(What the exercise asks):
After checking the listing below, say how many of its lines contain the string "Issand". Only the number is needed.
*** Information supplied ***
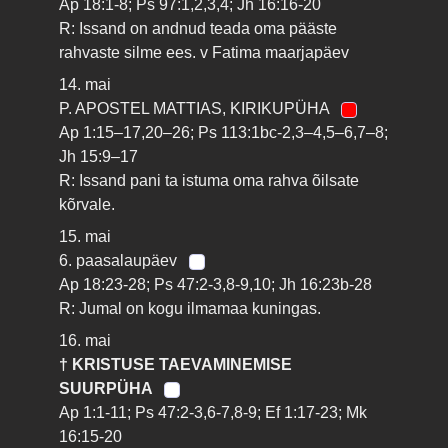
Ap 18:1-8; Ps 97:1,2,3,4; Jh 16:16-20
R: Issand on andnud teada oma pääste
rahvaste silme ees. v Fatima maarjapäev
14. mai
P. APOSTEL MATTIAS, KIRIKUPÜHA
Ap 1:15–17,20–26; Ps 113:1bc-2,3–4,5–6,7–8;
Jh 15:9–17
R: Issand pani ta istuma oma rahva õilsate
kõrvale.
15. mai
6. paasalaupäev
Ap 18:23-28; Ps 47:2-3,8-9,10; Jh 16:23b-28
R: Jumal on kogu ilmamaa kuningas.
16. mai
† KRISTUSE TAEVAMINEMISE
SUURPÜHA
Ap 1:1-11; Ps 47:2-3,6-7,8-9; Ef 1:17-23; Mk
16:15-20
*** End of Information supplied ***
(Answer section):
2